THE DATA>
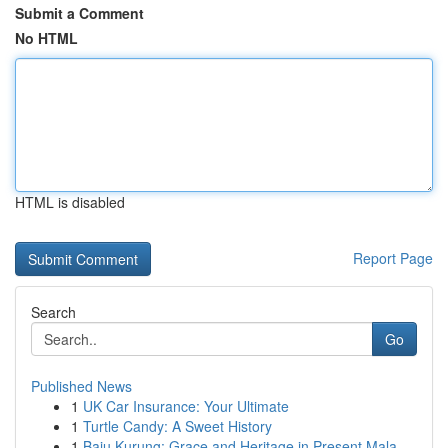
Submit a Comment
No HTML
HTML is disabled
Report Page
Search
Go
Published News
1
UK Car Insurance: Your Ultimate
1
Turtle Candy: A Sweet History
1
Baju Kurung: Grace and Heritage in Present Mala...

---

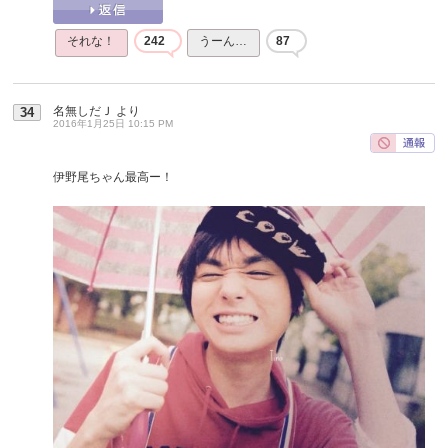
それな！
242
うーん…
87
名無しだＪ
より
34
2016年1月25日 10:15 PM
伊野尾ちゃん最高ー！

TASK GOAL>
Please give back, exactly as it stands above, the stretch from the line with "HTML is disabled" through the line with "Baju Kurung: Grace", and no line outside it.

RESPONSE AREA>
HTML is disabled
Report Page
Search
Go
Published News
1
UK Car Insurance: Your Ultimate
1
Turtle Candy: A Sweet History
1
Baju Kurung: Grace and Heritage in Present Mala...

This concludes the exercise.